Internet science is an interdisciplinary science that examines all aspects of the co-evolution in Internet networks and society. It works in the intersection of and in the gaps among a wide range of disciplines that have had to respond to the impact of the Internet on their 'home turf' and/or offer specific conceptual or methodological contributions. These include many natural sciences (e.g., complexity science, computer science, engineering, life sciences, mathematics, physics, psychology, statistics, systems and evolutionary biology), social sciences (e.g. anthropology, economics, philosophy, sociology, and political science), humanities (e.g., art, history, linguistics, literature and history) and some existing interdisciplines that cross traditional Faculty boundaries (e.g., technology, medicine, law). Professor Noshir Contractor and others have located it at the intersection of computational social science,[1] network science, network engineering and Web science. By understanding the role of society in shaping Internet networks and being shaped by them Internet science aims to take care of the Internet in a way similar to that in which Web science aims to take care of the Web.[2] The lingua franca in this interdisciplinary area include Internet standards and associated implementation, social processes, Internet infrastructure and policy.
Many disciplines support Internet science with different analysis tools, designs, and languages. To have a productive and effective dialogue between disciplines requires incentives for cooperation. The three main elements of Internet science are: multidisciplinary convergence, observability and constructive experimentation.[3]

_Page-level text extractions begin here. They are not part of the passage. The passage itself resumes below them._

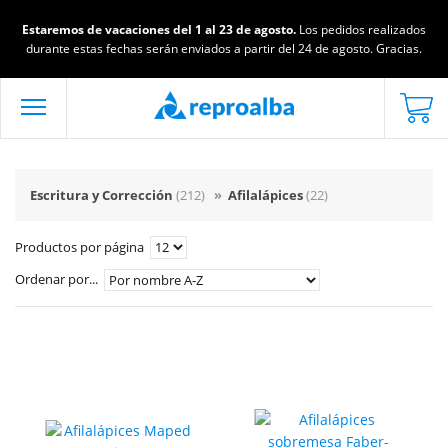
Estaremos de vacaciones del 1 al 23 de agosto.
Los pedidos realizados
durante estas fechas serán enviados a partir del 24 de agosto. Gracias.
Escritura y Corrección
(212)
»
Afilalápices
(22)
Productos por página
Ordenar por...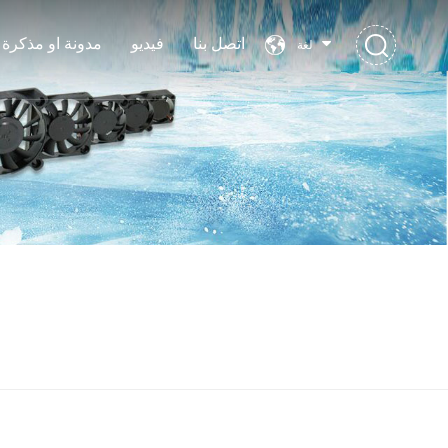
اتصل بنا
فيديو
مدونة او مذكرة
لغة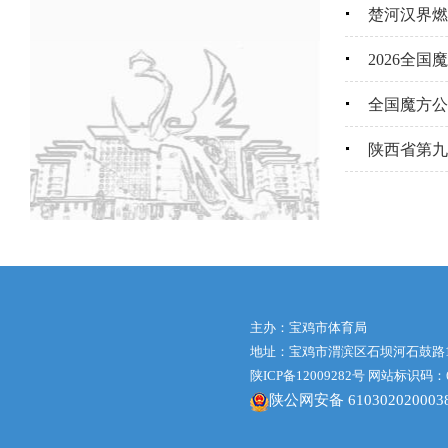
楚河汉界燃
2026全
全国魔方公
陕西省第九
主办：宝鸡市体育局
地址：宝鸡市渭滨区石坝河石鼓路1号体
陕ICP备12009282号
网站标识码：61
陕公网安备 610302020003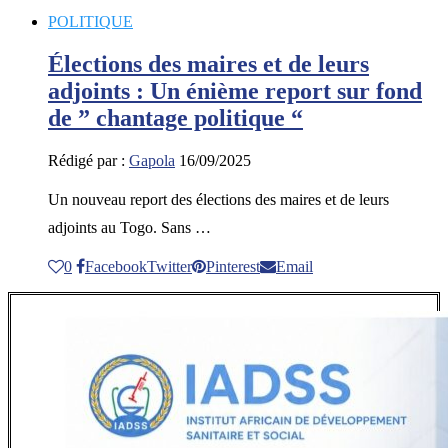
POLITIQUE
Élections des maires et de leurs
adjoints : Un énième report sur fond
de ” chantage politique “
Rédigé par :
Gapola
16/09/2025
Un nouveau report des élections des maires et de leurs
adjoints au Togo. Sans …
0
Facebook
Twitter
Pinterest
Email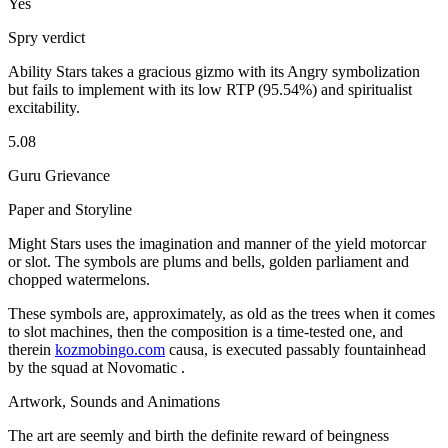
Yes
Spry verdict
Ability Stars takes a gracious gizmo with its Angry symbolization
but fails to implement with its low RTP (95.54%) and spiritualist
excitability.
5.08
Guru Grievance
Paper and Storyline
Might Stars uses the imagination and manner of the yield motorcar
or slot. The symbols are plums and bells, golden parliament and
chopped watermelons.
These symbols are, approximately, as old as the trees when it comes
to slot machines, then the composition is a time-tested one, and
therein
kozmobingo.com
causa, is executed passably fountainhead
by the squad at Novomatic .
Artwork, Sounds and Animations
The art are seemly and birth the definite reward of beingness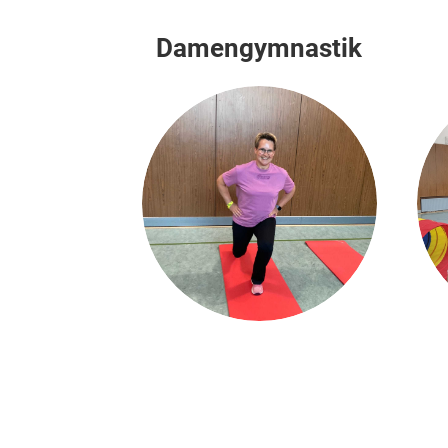
Damengymnastik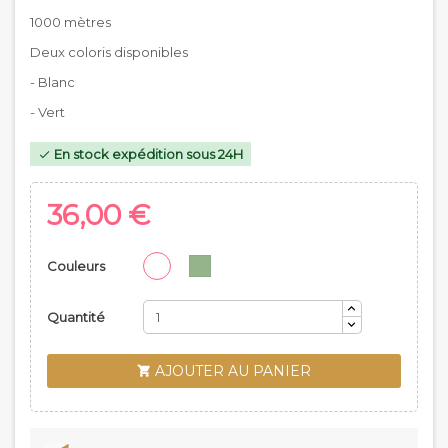
1000 mètres
Deux coloris disponibles
- Blanc
- Vert
En stock expédition sous 24H

36,00 €
Couleurs
Quantité
AJOUTER AU PANIER
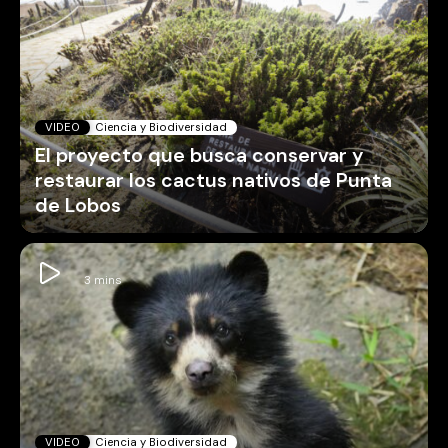
VIDEO
Ciencia y Biodiversidad
El proyecto que busca conservar y
restaurar los cactus nativos de Punta
de Lobos
VIDEO
Ciencia y Biodiversidad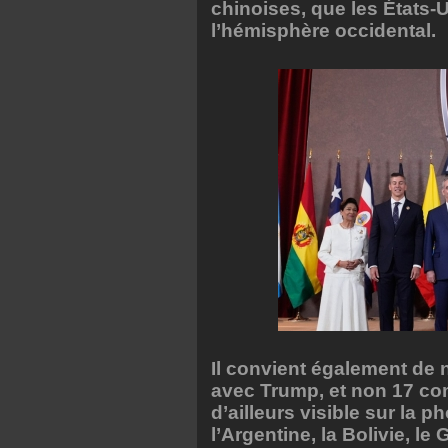
chinoises, que les États-
l’hémisphère occidental.
Il convient également de n
avec Trump, et non 17 com
d’ailleurs visible sur la ph
l’Argentine, la Bolivie, l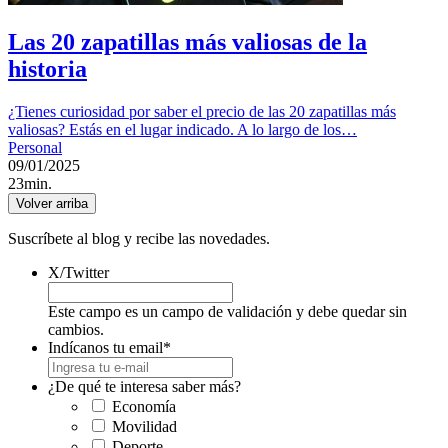
Las 20 zapatillas más valiosas de la
historia
¿Tienes curiosidad por saber el precio de las 20 zapatillas más
valiosas? Estás en el lugar indicado. A lo largo de los…
Personal
09/01/2025
23min.
Volver arriba
Suscríbete al blog y recibe las novedades.
X/Twitter
Este campo es un campo de validación y debe quedar sin
cambios.
Indícanos tu email
*
¿De qué te interesa saber más?
Economía
Movilidad
Deporte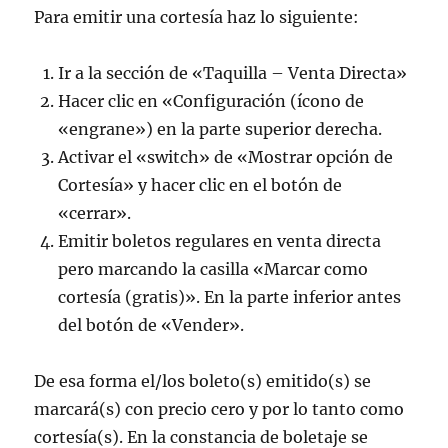
Para emitir una cortesía haz lo siguiente:
Ir a la sección de «Taquilla – Venta Directa»
Hacer clic en «Configuración (ícono de
«engrane») en la parte superior derecha.
Activar el «switch» de «Mostrar opción de
Cortesía» y hacer clic en el botón de
«cerrar».
Emitir boletos regulares en venta directa
pero marcando la casilla «Marcar como
cortesía (gratis)». En la parte inferior antes
del botón de «Vender».
De esa forma el/los boleto(s) emitido(s) se
marcará(s) con precio cero y por lo tanto como
cortesía(s). En la constancia de boletaje se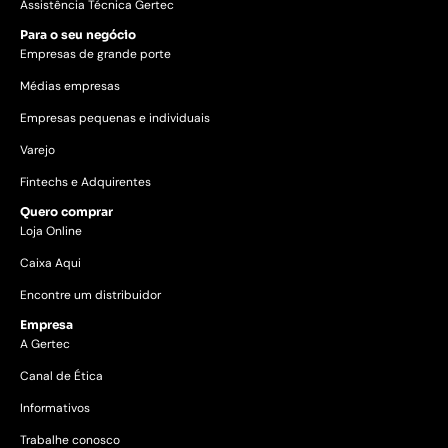
Assistência Técnica Gertec
Para o seu negócio
Empresas de grande porte
Médias empresas
Empresas pequenas e individuais
Varejo
Fintechs e Adquirentes
Quero comprar
Loja Online
Caixa Aqui
Encontre um distribuidor
Empresa
A Gertec
Canal de Ética
Informativos
Trabalhe conosco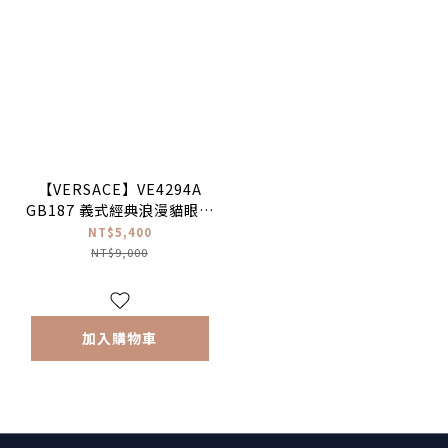
【VERSACE】VE4294A
GB187 義式經典浪漫貓眼框
太陽眼鏡
NT$5,400
NT$9,000
加入購物車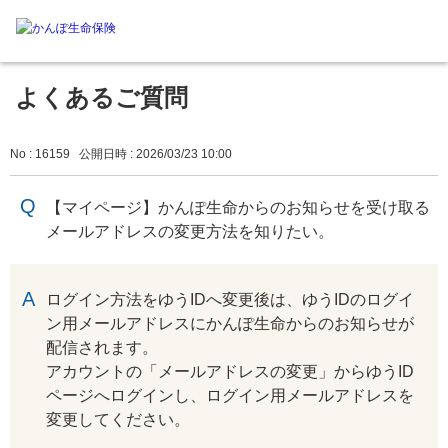
よくあるご質問
No : 16159
公開日時 : 2026/03/23 10:00
【マイページ】かんぽ生命からのお知らせを受け取る
メールアドレスの変更方法を知りたい。
回答
ログイン方法をゆうIDへ変更後は、ゆうIDのログイ
ン用メールアドレスにかんぽ生命からのお知らせが
配信されます。
アカウントの「メールアドレスの変更」からゆうID
ページへログインし、ログイン用メールアドレスを
変更してください。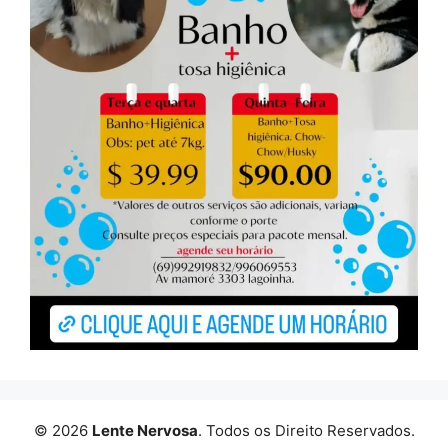
© 2026
Lente Nervosa
. Todos os Direito Reservados.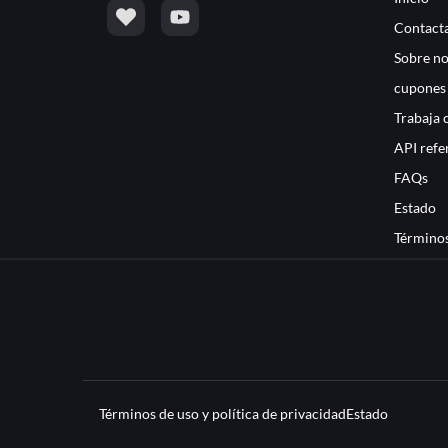
Contacta
Sobre no
cupones
Trabaja 
API refe
FAQs
Estado
Términos
Términos de uso y política de privacidad
Estado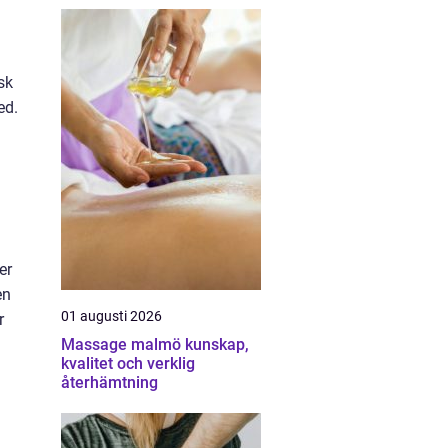
sk
ed.
er
en
01 augusti 2026
r
Massage malmö kunskap,
kvalitet och verklig
återhämtning
n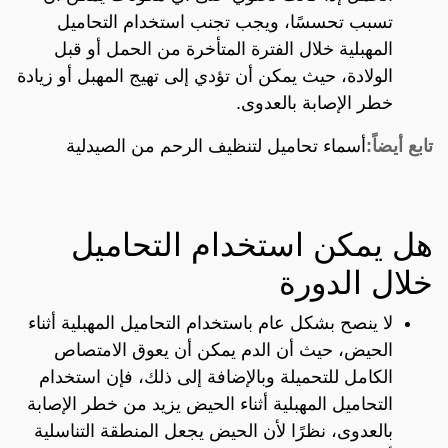
تسبب تحسسًا، ويجب تجنب استخدام التحاميل
المهبلية خلال الفترة المتأخرة من الحمل أو قبل
الولادة، حيث يمكن أن تؤدي إلى تهيج المهبل أو زيادة
خطر الإصابة بالعدوى.
تابع أيضاً:
أسماء تحاميل لتنظيف الرحم من الصيدلية
هل يمكن استخدام التحاميل
خلال الدورة
لا ينصح بشكل عام باستخدام التحاميل المهبلية أثناء
الحيض، حيث أن الدم يمكن أن يعوق الامتصاص
الكامل للتحميلة وبالإضافة إلى ذلك، فإن استخدام
التحاميل المهبلية أثناء الحيض يزيد من خطر الإصابة
بالعدوى، نظرًا لأن الحيض يجعل المنطقة التناسلية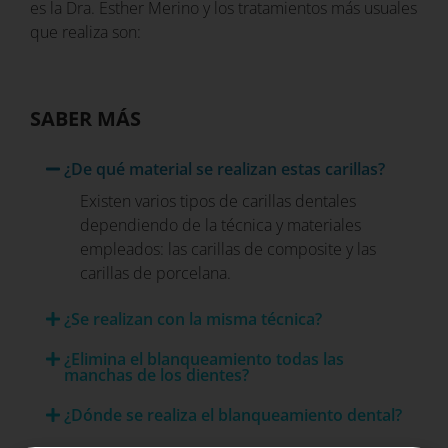
es la Dra. Esther Merino y los tratamientos más usuales
que realiza son:
SABER MÁS
¿De qué material se realizan estas carillas?
Existen varios tipos de carillas dentales
dependiendo de la técnica y materiales
empleados: las carillas de composite y las
carillas de porcelana.
¿Se realizan con la misma técnica?
¿Elimina el blanqueamiento todas las
manchas de los dientes?
¿Dónde se realiza el blanqueamiento dental?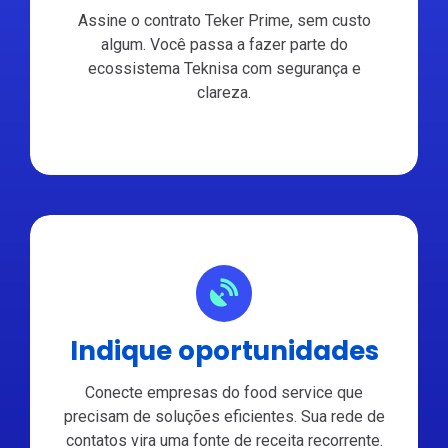
Assine o contrato Teker Prime, sem custo
algum. Você passa a fazer parte do
ecossistema Teknisa com segurança e
clareza.
Indique oportunidades
Conecte empresas do food service que
precisam de soluções eficientes. Sua rede de
contatos vira uma fonte de receita recorrente.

The European Commission funded a Network of Excellence on Internet Science (project acronym EINS Archived 2013-06-08 at the Wayback Machine) over the period December 2011-May 2015 under the FP7 funding programme. The Network in May 2015 had 48 member universities and research organisations and 180 individual affiliate researchers. Two major international Internet science conferences[4] were held in April 2013 and May 2015 together with an unconference at the University of Bologna in May 2014 and official workshops at international academic conferences such as Human Behavior and the Evolution of Society and international inter-governmental and multistakeholder conferences such as the 2013 [5] United Nations Internet Governance Forum.